In the beginning of the night, Victoria started off with introducing LASER — a ‘Leonardo Art Science Evening Rendezvous’ set around the world in either TEDTalk-like settings or casual monthly lecture talks swapping back and forth between north and south campus. With a cup of Trader Joe cookies in my hand, I sat in the front row eager and unsure what to expect. From what I discovered, LASER (at UCLA for that matter) was just an open space to discuss the different intersections of art and science collaborations in whatever capacity that means to each speaker. Cristina Albu gave a research based talk utilizing other artists’ works as case studies to validate her research, whereas Isla Hansen and Tucker Marder showcased their own work and how they fit in this art / science sphere, while Christa Sommerer and Laurent Mignonneau discussed the institution of Linz University of Arts. Each creator gave their own talk but with very different entry points, all enveloped in this general discussion of art and science.
My main take-aways from this talk was two things: 1) biofeedback in art is not a new concept and its rise is telling of humans as a technology-oriented society, and 2) art can be fun and having fun doesn’t devalue its contribution.
Biofeedback in Art
Last year in a Virtual Reality class with Jesse Fleming, I was the only student who played with pulse sensors to interact with the user in a VR headset. Viewers essentially went through a galactic journey in space while the planets and starts pulsed at the same heart rate in real time. Naively, I believed I was doing something new — something really bold even if it veered towards tech demo than art piece. However, Cristina Albu brought a whole new perspective.
Albu said, “The first biofeedback was with music.”
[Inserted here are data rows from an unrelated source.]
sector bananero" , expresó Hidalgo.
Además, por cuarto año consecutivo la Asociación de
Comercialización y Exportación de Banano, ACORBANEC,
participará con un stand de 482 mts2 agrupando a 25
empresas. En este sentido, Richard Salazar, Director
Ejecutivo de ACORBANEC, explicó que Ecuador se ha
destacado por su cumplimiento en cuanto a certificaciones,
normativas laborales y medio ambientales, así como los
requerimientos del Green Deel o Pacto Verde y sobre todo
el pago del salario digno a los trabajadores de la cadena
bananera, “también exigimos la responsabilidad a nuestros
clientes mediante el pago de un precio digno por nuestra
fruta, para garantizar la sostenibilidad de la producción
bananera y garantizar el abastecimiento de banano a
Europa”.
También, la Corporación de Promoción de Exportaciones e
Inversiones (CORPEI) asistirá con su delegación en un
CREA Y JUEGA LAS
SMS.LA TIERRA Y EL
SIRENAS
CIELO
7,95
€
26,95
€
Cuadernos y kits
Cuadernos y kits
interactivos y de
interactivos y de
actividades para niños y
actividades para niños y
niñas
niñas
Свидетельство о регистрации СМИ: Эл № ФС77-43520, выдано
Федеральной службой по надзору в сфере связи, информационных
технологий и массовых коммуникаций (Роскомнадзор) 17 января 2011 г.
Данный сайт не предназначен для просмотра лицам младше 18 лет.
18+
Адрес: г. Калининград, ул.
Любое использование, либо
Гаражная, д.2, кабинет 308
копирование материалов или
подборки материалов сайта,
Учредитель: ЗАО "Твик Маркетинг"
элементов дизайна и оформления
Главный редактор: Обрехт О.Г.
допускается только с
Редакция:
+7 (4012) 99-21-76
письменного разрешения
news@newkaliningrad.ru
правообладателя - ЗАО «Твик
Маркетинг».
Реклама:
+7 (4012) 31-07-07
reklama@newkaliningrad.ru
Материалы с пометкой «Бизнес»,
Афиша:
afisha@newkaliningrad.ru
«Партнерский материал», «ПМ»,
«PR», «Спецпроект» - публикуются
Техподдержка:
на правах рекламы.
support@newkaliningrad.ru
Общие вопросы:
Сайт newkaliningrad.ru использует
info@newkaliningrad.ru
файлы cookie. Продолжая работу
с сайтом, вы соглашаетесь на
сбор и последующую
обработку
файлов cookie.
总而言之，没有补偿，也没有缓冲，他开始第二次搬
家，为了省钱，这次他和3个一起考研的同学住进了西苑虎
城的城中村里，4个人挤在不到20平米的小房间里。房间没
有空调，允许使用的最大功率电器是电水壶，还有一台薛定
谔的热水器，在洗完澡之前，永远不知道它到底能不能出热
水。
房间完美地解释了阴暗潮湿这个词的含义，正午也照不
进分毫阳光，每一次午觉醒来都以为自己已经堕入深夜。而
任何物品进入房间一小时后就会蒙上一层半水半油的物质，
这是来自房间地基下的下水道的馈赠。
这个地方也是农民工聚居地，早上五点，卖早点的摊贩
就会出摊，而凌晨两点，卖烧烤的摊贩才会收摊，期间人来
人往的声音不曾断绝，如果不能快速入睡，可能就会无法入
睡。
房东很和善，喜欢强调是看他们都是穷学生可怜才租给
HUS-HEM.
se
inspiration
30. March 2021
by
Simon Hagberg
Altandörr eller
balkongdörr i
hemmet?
She gave examples such as Alex Hay who used muscular tension and breathing to produce sound, David Rosenboom who used alpha brain waves to turn on lights, and Nina Sobell who created brainwave drawings with participants. These explorations with the data produced from our bodies has been happening for years and I believe it has something to do with our modern obsession with users as content producers. As we have developments such as social media where the use of their technology is to create and produce content within that technology, we find ourselves more interested in how that kind of production can be mimicked with our body’s data creation.
Art can be Fun
In my notes, I wrote “ISLA” and “TUCKER” in all caps with two arrows pointing to these names with “SILLY PEOPLE” and two smiley faces. Isla’s work had a constant state of juxtaposition, with these inane ideas and their grounded contexts (ie. the onion factory with the onion chopping goggles to force tears, while having this really in-depth discussion on agricultural production, Hollywood, and our body responses). Tucker started his talk with a 3 minute video clip of a cardboard box club for scallops and clams in the ocean, without a single word of introduction. And they were hilarious. And they were profound. I find that as a young artist, I feel the need to prove my skill with a seriousness or eloquence to show that I’m a critical thinker. Yet, the reality is, Isla and Tucker engaged with much deeper topics and narratives that put into question our ecosystems and societies more directly with humor. Even with Isla’s modifiedpowerwheels.com, I thought to myself how people had already been doing this work for years and they never put it in a gallery space; but at the same time, Isla’s way of engaging with the very same forum made it a sculpture than a father’s hobby. Also, Tucker simply dyed a lake green to question reactions — changing the dynamic from an event that could be a joke to a social exploration. Crista and Laurent even had participants cradle pumpkins like children in order to send body pulses across various users.